Son oncle Roger, dira-t-il, n’aurait jamais fait le voyage à Montréal, « parce qu’il ne connaît pas la moitié du monde là-bas… » Un texte qu’il doit de toute évidence adapter selon le lieu de la représentation…

PHOTO LUCILLE AUDOINEAU-MAIRE, FOURNIE PAR ÉLOIZE

Une scène au mât chinois tirée d’Entre ciel et mer.

Petit à petit, le conteur nous déballe ses histoires dans la pure tradition de ces récits oraux imaginaires, et il en raconte de très bonnes, pleines d’esprit et de tendresse, appuyé par les trois musiciens du groupe trad – au violon, à la mandoline ou à la guitare, dans un décor épuré avec une toile de fond qui change de couleur.

Mentions spéciales pour son histoire de la construction – par trois fois – d’une église de village ; et aussi de ce récit amoureux entre Claire et Louis, séparés des Îles un temps jusqu’à leur réunion… à Verdun.

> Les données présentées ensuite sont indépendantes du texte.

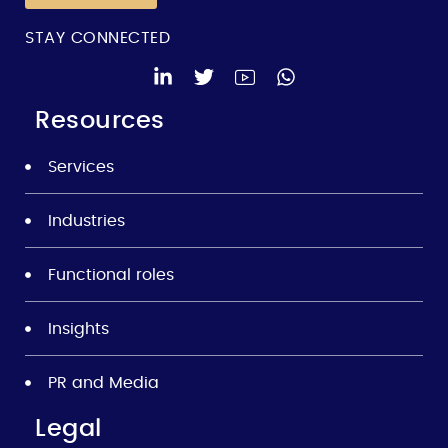
STAY CONNECTED
Resources
Services
Industries
Functional roles
Insights
PR and Media
Legal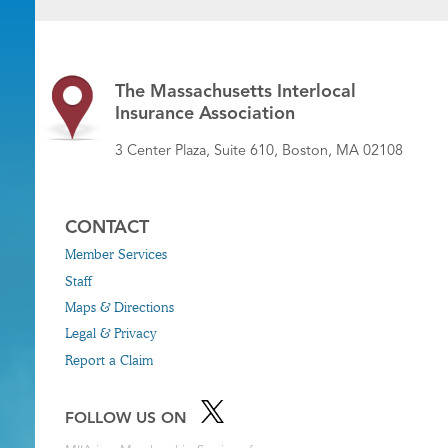
The Massachusetts Interlocal
Insurance Association
3 Center Plaza, Suite 610, Boston, MA 02108
CONTACT
Member Services
Staff
Maps & Directions
Legal & Privacy
Report a Claim
FOLLOW US ON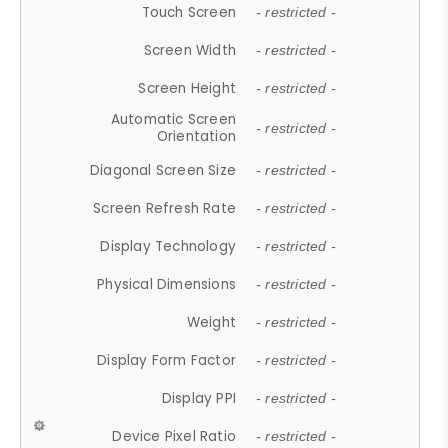
Touch Screen
- restricted -
Screen Width
- restricted -
Screen Height
- restricted -
Automatic Screen
- restricted -
Orientation
Diagonal Screen Size
- restricted -
Screen Refresh Rate
- restricted -
Display Technology
- restricted -
Physical Dimensions
- restricted -
Weight
- restricted -
Display Form Factor
- restricted -
Display PPI
- restricted -
Device Pixel Ratio
- restricted -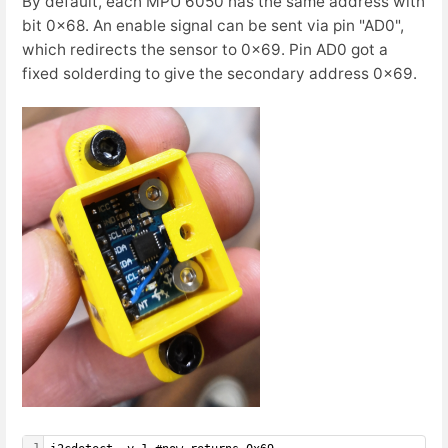
By default, each MPU 6050 has the same address with
bit 0x68. An enable signal can be sent via pin "AD0",
which redirects the sensor to 0x69. Pin AD0 got a
fixed solderding to give the secondary address 0x69.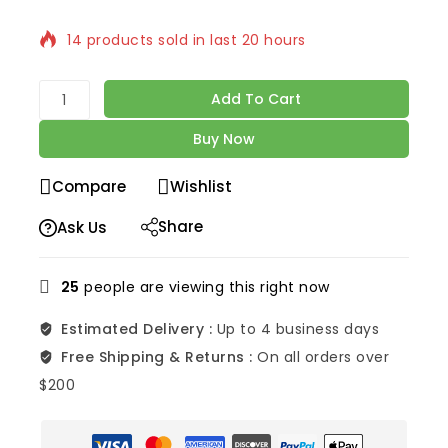
14 products sold in last 20 hours
Selling fast! Over 5 people have in their cart
Add To Cart
Buy Now
Compare
Wishlist
Share
Ask Us
25
people are viewing this right now
Estimated Delivery :
Up to 4 business days
Free Shipping & Returns :
On all orders over
$200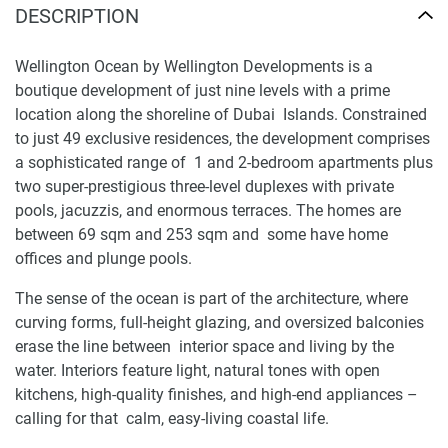
DESCRIPTION
Wellington Ocean by Wellington Developments is a
boutique development of just nine levels with a prime
location along the shoreline of Dubai Islands. Constrained
to just 49 exclusive residences, the development comprises
a sophisticated range of 1 and 2-bedroom apartments plus
two super-prestigious three-level duplexes with private
pools, jacuzzis, and enormous terraces. The homes are
between 69 sqm and 253 sqm and some have home
offices and plunge pools.
The sense of the ocean is part of the architecture, where
curving forms, full-height glazing, and oversized balconies
erase the line between interior space and living by the
water. Interiors feature light, natural tones with open
kitchens, high-quality finishes, and high-end appliances –
calling for that calm, easy-living coastal life.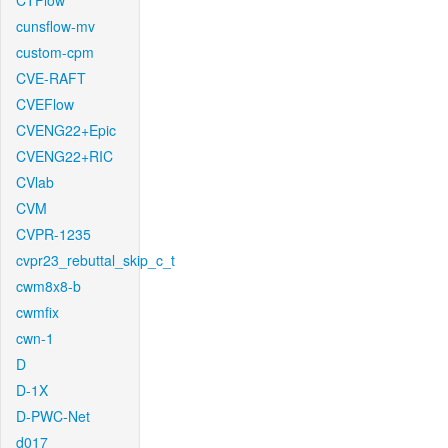
CTFlow
cunsflow-mv
custom-cpm
CVE-RAFT
CVEFlow
CVENG22+Epic
CVENG22+RIC
CVlab
CVM
CVPR-1235
cvpr23_rebuttal_skip_c_t
cwm8x8-b
cwmfix
cwn-1
D
D-1X
D-PWC-Net
d017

Des contes savoureux, où notre capitaine de bateau manie le verbe avec une efficacité et une simplicité déroutantes.

Cédric Landry pousse la note du récit jusque dans l’exécution des numéros de cirque – qu’il accompagne bien souvent. Ces numéros, comme nous le disions, sont de facture assez classique, et servent en quelque sorte à illustrer ses histoires. De manière parfois un peu trop littérale d’ailleurs.

S’il parle d’une tempête, on entend le bruit du vent, s’il mentionne un bateau, on entend un klaxon naval ; quand il est question de la construction de l’église du village, les acrobates grimpent au sommet d’un mât chinois ; lorsqu’on célébrera le mariage de deux amoureux, la mariée fera un numéro de tissu aérien drapé… dans un drap blanc.

PHOTO NIGEL QUINN, FOURNIE PAR ÉLOIZE

Une partie de la distribution du spectacle

Bref, les liens sont évidents, il n’y a pas d’erreur possible, mais ils le sont tellement, qu’il n’y a plus d’évocation possible pour le spectateur, ce pouvoir magique qui nous permet de faire notre propre film. Au lieu de cela, même si on comprend le désir du metteur en scène de nous mettre dans l’ambiance, on a peu l’impression de voir surligner à doubles traits les mêmes propos.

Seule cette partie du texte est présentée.